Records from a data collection
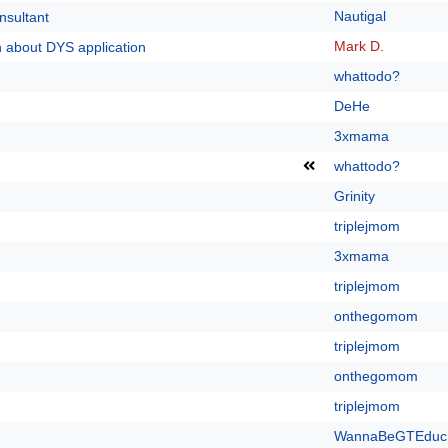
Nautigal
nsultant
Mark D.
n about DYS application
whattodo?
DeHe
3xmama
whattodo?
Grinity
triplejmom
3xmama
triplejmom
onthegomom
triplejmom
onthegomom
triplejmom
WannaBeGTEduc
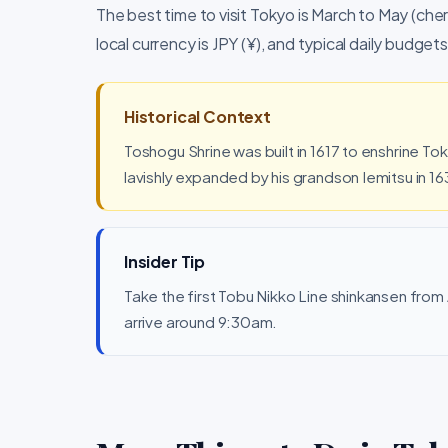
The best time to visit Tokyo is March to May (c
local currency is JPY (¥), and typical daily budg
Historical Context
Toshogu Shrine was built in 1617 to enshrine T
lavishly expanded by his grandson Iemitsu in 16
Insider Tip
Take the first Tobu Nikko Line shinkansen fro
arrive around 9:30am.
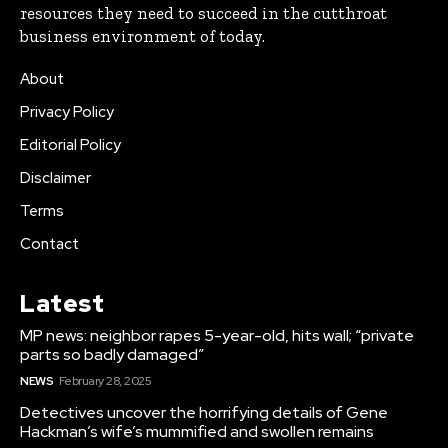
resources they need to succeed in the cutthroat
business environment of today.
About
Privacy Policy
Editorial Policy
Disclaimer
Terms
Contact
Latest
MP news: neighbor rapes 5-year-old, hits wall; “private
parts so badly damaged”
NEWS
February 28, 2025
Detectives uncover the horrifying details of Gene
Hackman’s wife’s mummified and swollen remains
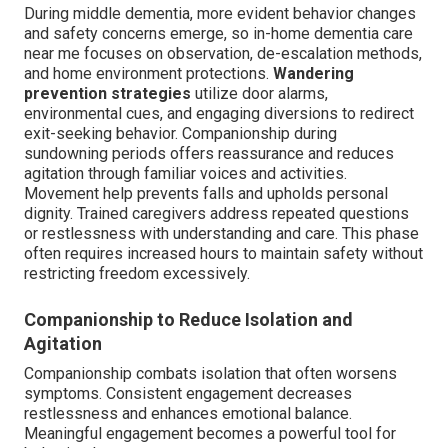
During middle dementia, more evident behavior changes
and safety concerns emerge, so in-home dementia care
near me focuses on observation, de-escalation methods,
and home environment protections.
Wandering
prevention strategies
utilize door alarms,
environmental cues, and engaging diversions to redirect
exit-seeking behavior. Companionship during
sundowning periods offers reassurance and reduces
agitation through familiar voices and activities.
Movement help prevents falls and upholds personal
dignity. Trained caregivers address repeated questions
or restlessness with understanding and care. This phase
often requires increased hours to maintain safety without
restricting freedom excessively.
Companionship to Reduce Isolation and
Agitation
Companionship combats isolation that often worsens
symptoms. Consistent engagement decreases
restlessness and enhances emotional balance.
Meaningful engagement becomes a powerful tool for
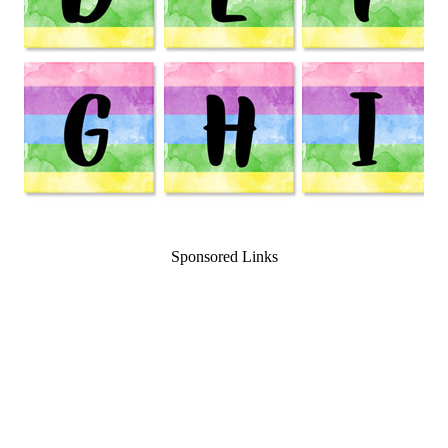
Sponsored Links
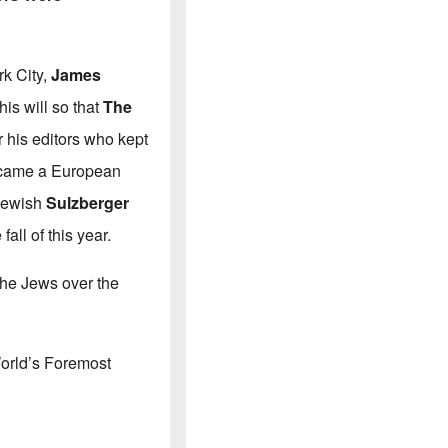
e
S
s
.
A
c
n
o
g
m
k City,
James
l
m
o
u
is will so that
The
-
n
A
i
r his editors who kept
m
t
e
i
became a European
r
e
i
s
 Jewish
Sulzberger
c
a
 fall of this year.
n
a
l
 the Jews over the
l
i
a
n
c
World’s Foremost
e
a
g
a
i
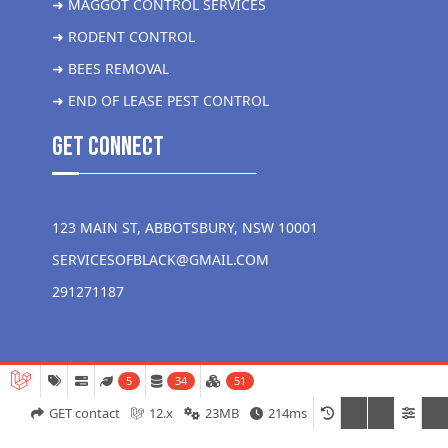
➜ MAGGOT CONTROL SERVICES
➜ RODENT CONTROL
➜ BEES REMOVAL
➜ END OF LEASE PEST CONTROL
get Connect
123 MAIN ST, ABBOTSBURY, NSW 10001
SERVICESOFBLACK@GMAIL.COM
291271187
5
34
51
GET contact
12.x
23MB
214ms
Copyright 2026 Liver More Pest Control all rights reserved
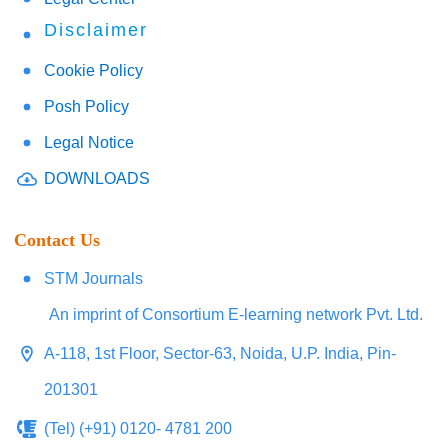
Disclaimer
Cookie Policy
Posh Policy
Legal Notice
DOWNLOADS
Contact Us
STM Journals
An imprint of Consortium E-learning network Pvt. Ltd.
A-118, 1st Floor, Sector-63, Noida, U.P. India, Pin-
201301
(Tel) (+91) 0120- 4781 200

— What the exercise asks —
Excluding every picture, write out each record word for word.

— Your solution —
Nautigal
nsultant
Mark D.
n about DYS application
whattodo?
DeHe
3xmama
whattodo?
Grinity
triplejmom
3xmama
triplejmom
onthegomom
triplejmom
onthegomom
triplejmom
WannaBeGTEduc
The best time to visit Tokyo is March to May (c
local currency is JPY (¥), and typical daily budg
Historical Context
Toshogu Shrine was built in 1617 to enshrine T
lavishly expanded by his grandson Iemitsu in 16
Insider Tip
Take the first Tobu Nikko Line shinkansen fro
arrive around 9:30am.
resources they need to succeed in the cutthroat
business environment of today.
About
Privacy Policy
Editorial Policy
Disclaimer
Terms
Contact
Latest
MP news: neighbor rapes 5-year-old, hits wall; “private
parts so badly damaged”
NEWS
February 28, 2025
Detectives uncover the horrifying details of Gene
Hackman’s wife’s mummified and swollen remains
During middle dementia, more evident behavior changes
and safety concerns emerge, so in-home dementia care
near me focuses on observation, de-escalation methods,
and home environment protections.
Wandering
prevention strategies
utilize door alarms,
environmental cues, and engaging diversions to redirect
exit-seeking behavior. Companionship during
sundowning periods offers reassurance and reduces
agitation through familiar voices and activities.
Movement help prevents falls and upholds personal
dignity. Trained caregivers address repeated questions
or restlessness with understanding and care. This phase
often requires increased hours to maintain safety without
restricting freedom excessively.
Companionship to Reduce Isolation and
Agitation
Companionship combats isolation that often worsens
symptoms. Consistent engagement decreases
restlessness and enhances emotional balance.
Meaningful engagement becomes a powerful tool for
Sponsored Links
e
S
s
.
A
c
n
o
g
m
k City,
James
l
m
o
u
is will so that
The
-
n
A
i
r his editors who kept
m
t
e
i
became a European
r
e
i
s
 Jewish
Sulzberger
c
a
 fall of this year.
n
a
l
 the Jews over the
l
i
a
n
c
World’s Foremost
e
a
g
a
i
➜ MAGGOT CONTROL SERVICES
➜ RODENT CONTROL
➜ BEES REMOVAL
➜ END OF LEASE PEST CONTROL
get Connect
123 MAIN ST, ABBOTSBURY, NSW 10001
SERVICESOFBLACK@GMAIL.COM
291271187
5
34
51
GET contact
12.x
23MB
214ms
Copyright 2026 Liver More Pest Control all rights reserved
Disclaimer
Cookie Policy
Posh Policy
Legal Notice
DOWNLOADS
Contact Us
STM Journals
An imprint of Consortium E-learning network Pvt. Ltd.
A-118, 1st Floor, Sector-63, Noida, U.P. India, Pin-
201301
(Tel) (+91) 0120- 4781 200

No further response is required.